Figure 9. T cell–specific disruption of Hem1 results in altered cytokine production.

(A–D) Purified CD4⁺ T cells from Hem1^fl/flCD4Cre mice and Hem1^fl/fl littermate controls were stimulated with anti-CD3 and anti-CD28 antibodies for 72 hours. Concentrations of cytokines in supernatant were measured by multiplex immunoassay. Cytokines produced predominantly by Th1 cells (A), Th2 cells (B), Th17 cells (C), and Tregs (D). Data representative of 1 experiment. (E) Purified T cells from splenocytes harvested from Hem1^fl/flCD4Cre mice and Hem1^fl/fl littermate controls were stimulated with anti-CD3 and anti-CD28 antibodies for 72 hours followed by PMA and ionomycin stimulation for 5 hours. Bar graphs represent frequencies of CD4⁺ T cells expressing indicated cytokines measured by intracellular flow cytometry. Cells first gated on FSC/SSC lymphocytes, FSC-H/FSC-A single cells, and CD4⁺ T cells (Supplemental Figure 7A). Data representative of 2 or more independent experiments. n = 3–7/group, 11- to 15-week-old mice; each dot represents an individual mouse. Data were analyzed via unpaired 2-tailed Student’s t test except IL-17 in (C), which was analyzed via Mann-Whitney test because the data were not normally distributed. *P < 0.05, **P < 0.01, ***P < 0.001.

Figure 10. Disruption of Hem1 results in defective F-actin polymerization, actin cap formation, and dysfunctional cortical actin leading to increased exocytosis.

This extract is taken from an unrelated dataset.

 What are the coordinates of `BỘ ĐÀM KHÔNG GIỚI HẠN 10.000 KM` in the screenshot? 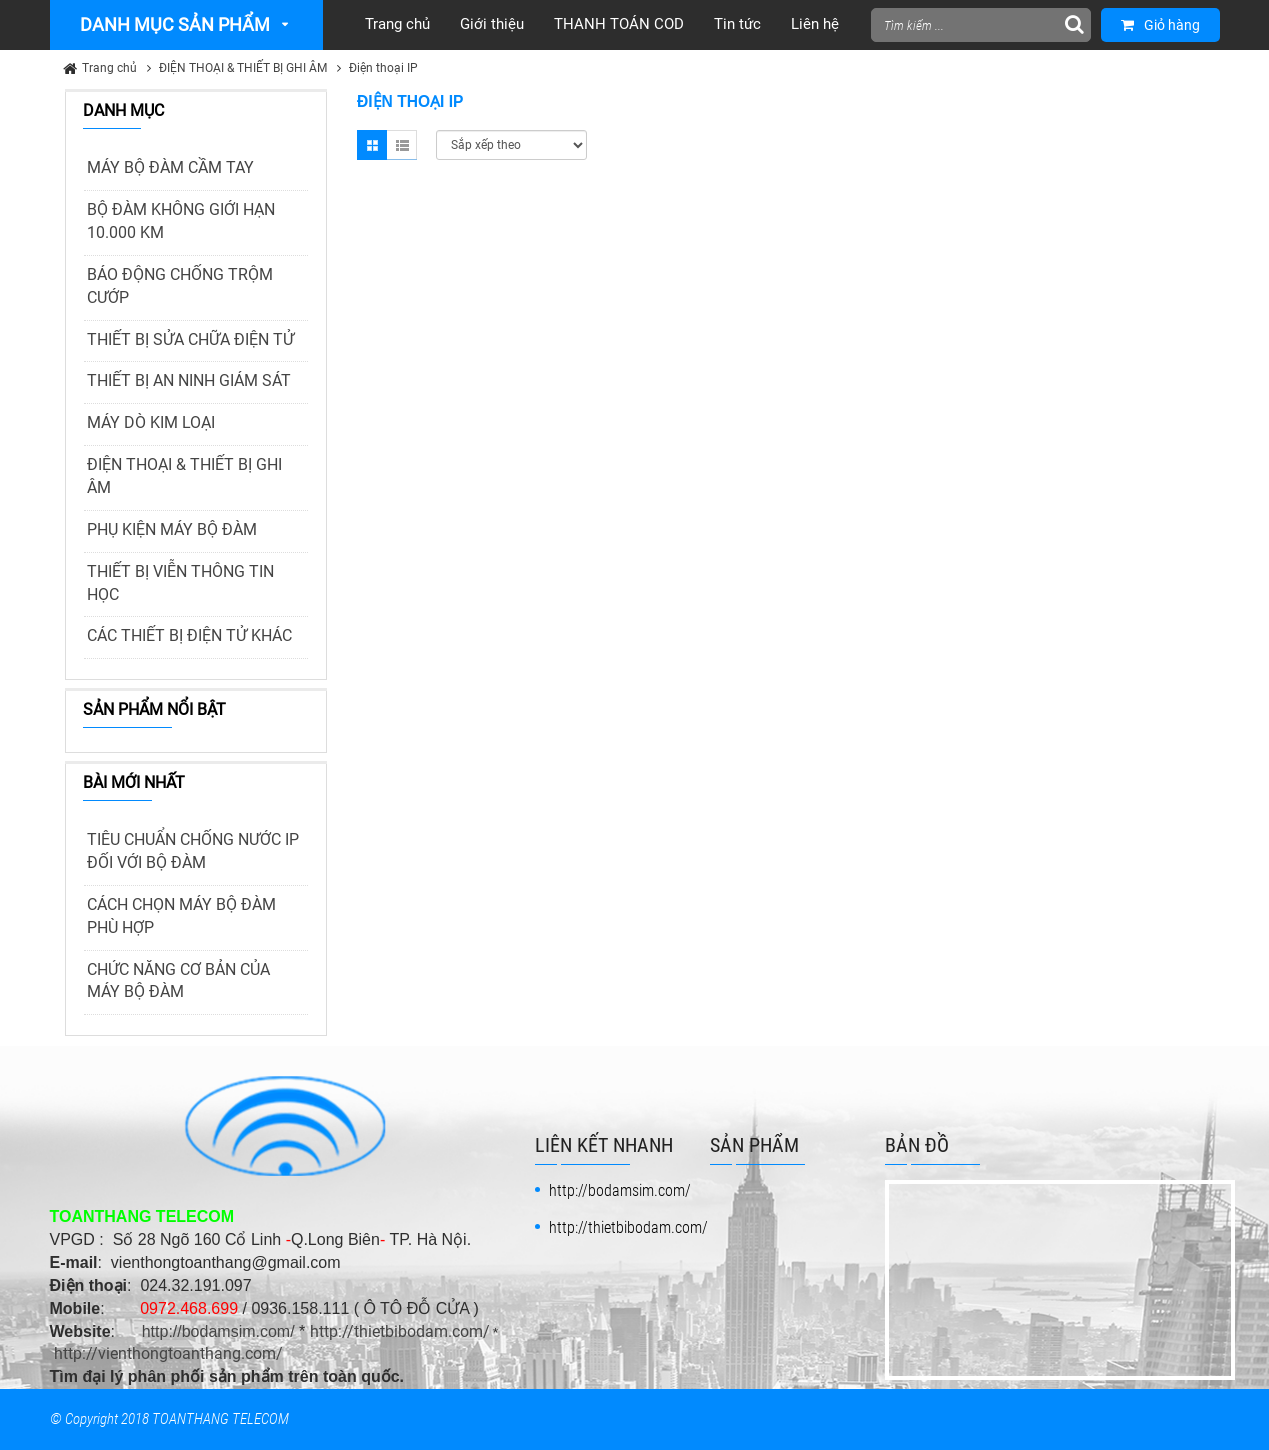 It's located at (181, 221).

(A) Purified T cells from 10- to 14-week-old Hem1^fl/flpLCKCre mice and Hem1^fl/fl littermate controls were stimulated with anti-CD3 and anti-CD28 antibodies followed by PMA and ionomycin. Representative flow cytometric histograms showing F-actin fluorescence. Cells were first gated on FSC/SSC lymphocytes, FSC-H/FSC-A single cells, T cells, CD4⁺ cells, or CD8⁺ cells. Bar graphs represent relative F-actin MFI compared to baseline. Data representative of 2 independent experiments. (B) Fluorescence microscopy of purified T cells stimulated with anti-CD3/anti-CD28 Dynabeads and stained for actin. Representative images captured at ×100 original magnification showing F-actin/phalloidin (green), nucleus (blue), and Dynabeads (gray). Arrow indicates actin cap. Scale bar: 5 μm. Bar graph represents capped and noncapped T cells. Percentages of capped cells are annotated. Fisher exact test using a 2 × 2 contingency table. Data representative of 1 experiment. (C) Impaired intracellular calcium influx. Purified T cells from Hem1^fl/flCD4Cre and Hem1^fl/fl control mice were labeled with anti-CD4, anti-CD8, and the calcium binding dye Fluo-4 followed by flow cytometry. Cells were stimulated with anti-CD3ε followed by ionomycin (iono). Data are representative of 2 experiments (n = 6/group). (D) Splenocytes were harvested from 52-week-old Hem1^fl/flCD4Cre mice and Hem1^fl/fl LMCs and stimulated with PMA and ionomycin for 5 hours. CD107a surface localization assessed via flow cytometry. Histograms and bar graphs represent frequency and MFI of CD4⁺ and CD8⁺ cells. Data representative of 1 experiment. (E) Purified T cells were stimulated with anti-CD3/anti-CD28 antibody–coated beads for 72 hours. Supernatants were harvested and granzyme B levels measured by ELISA. Shown are bar graphs depicting levels of granzyme B after stimulation. Data are representative of 2 experiments. Each dot represents an individual mouse, n = 3–8/group. Data were analyzed via unpaired 2-tailed Student’s t test unless otherwise indicated. *P < 0.05, **P < 0.01, ***P < 0.001, ****P < 0.0001.